その2日後の3月8日、寺田前総理は死去する。

3月11日、寺田前総理の党葬が執り行われ、仏前に立った酒井首相は、前総理の功績を褒めたたえる弔辞を読み上げるのだった。

 

▼▼▼▼▼個人的なコメントはここから下です。▼▼▼▼▼

話の大きな骨格となっている要素は、学がなく前科まで持つ町の闇金業者とエリート中のエリートのような政治家との対決であろう。

金の力で、そのエリートに迫ろうとする石原を演ずる宇野重吉は、この映画の主人公と言って良く、乱くい歯の入れ歯を入れて、見た目的にも教養も何もない醜男として熱演している。

福竜川ダム工事の入札をめぐる裏取引の辺りは興味深いが、政治家や公共事業の暗部に関しては、大体庶民が想像する通りの中身であり、特に意外性はなく、かと言って、対決ものとして面白いかと言われると、これも弱いと言うしかない。

いみじくも劇中で星野が漏らしたように、石原はバカであり、両者の技量に差がありすぎるので、対決ものとしての緊張感が希薄なためだ。

特に後半、学がない石原は、星野を責めあぐね、後手後手に回る哀れな老人に成り下がっている。

ミステリ仕立てでもないので、真相を追求する詰めが甘いのだ。

石原同様、不遇な環境の中で、世の中の不正に立ち向かおうとする小者、古垣の方も哀れな末路を迎えることになる。

結局、青臭い正義を振り回すものはバカだと言う風に描かれているところが、大人の映画のようにも受け止められるが、そう言う冷めた視線で描かれてしまうと、観ている側としても、何も救いがないまま放り出されたようなむなしさだけが残る。

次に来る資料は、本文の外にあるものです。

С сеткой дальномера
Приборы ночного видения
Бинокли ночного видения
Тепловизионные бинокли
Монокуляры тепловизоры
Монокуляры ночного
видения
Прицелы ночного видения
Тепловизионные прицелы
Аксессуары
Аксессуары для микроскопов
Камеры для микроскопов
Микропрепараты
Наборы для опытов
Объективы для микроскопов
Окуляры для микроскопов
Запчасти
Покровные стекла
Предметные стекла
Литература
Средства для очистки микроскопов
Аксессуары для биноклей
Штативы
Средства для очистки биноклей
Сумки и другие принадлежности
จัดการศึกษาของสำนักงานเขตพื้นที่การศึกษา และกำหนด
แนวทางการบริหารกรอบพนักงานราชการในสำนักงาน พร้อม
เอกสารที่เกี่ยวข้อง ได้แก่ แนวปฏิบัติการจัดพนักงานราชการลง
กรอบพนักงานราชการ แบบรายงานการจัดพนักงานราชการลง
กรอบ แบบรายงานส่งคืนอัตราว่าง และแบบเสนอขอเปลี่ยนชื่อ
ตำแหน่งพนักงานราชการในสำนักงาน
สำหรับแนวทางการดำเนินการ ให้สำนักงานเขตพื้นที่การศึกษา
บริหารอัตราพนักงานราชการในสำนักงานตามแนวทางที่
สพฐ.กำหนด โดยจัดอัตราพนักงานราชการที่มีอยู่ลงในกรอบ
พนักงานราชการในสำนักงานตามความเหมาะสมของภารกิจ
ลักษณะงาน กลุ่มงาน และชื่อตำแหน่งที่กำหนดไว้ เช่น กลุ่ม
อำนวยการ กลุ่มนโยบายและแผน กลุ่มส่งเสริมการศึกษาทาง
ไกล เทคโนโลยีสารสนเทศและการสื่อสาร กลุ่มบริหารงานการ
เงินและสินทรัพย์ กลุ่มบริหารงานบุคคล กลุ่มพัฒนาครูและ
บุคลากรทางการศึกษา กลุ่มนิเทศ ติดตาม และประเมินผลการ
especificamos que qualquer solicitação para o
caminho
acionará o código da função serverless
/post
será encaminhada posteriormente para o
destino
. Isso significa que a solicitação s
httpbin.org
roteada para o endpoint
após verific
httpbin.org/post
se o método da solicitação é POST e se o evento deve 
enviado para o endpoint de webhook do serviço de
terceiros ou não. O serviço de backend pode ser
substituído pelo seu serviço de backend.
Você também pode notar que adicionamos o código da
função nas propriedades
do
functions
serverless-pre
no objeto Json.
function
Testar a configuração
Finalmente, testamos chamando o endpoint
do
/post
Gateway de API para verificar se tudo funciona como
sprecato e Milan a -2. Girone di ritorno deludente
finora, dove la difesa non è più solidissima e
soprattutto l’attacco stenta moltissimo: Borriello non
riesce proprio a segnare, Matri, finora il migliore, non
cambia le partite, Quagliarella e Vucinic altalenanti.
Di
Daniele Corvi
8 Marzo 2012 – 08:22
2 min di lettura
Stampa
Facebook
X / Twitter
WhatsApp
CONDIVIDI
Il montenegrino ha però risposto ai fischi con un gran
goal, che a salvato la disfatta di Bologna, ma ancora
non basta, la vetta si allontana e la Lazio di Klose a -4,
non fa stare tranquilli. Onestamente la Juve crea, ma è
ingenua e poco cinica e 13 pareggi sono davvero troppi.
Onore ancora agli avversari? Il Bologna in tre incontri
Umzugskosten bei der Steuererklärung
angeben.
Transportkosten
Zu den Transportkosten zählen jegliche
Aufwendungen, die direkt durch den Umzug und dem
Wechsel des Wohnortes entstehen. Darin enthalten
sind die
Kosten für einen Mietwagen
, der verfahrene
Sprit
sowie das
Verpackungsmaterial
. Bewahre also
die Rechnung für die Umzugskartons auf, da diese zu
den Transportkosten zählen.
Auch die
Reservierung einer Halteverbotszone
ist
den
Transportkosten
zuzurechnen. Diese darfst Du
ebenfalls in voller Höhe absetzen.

小説としては、こういう結末でも成り立つのだろうが、映画としてはどうだろうか?

政治の裏側主体の話なので、女性が活躍する場も少なく、登場する女優たちの大半は、男の性欲を満たすだけの存在のように扱われている。

女性向けの映画が主流となった今では考えられないような「男中心の映画」になっているのだ。

見応えが全くない内容でもないが、手に汗を握ると言うような感じでもなく、割りと常識的な展開のような気がする。

役者たちが、実在した政治家たちそっくりにメイクしている辺りは興味深い。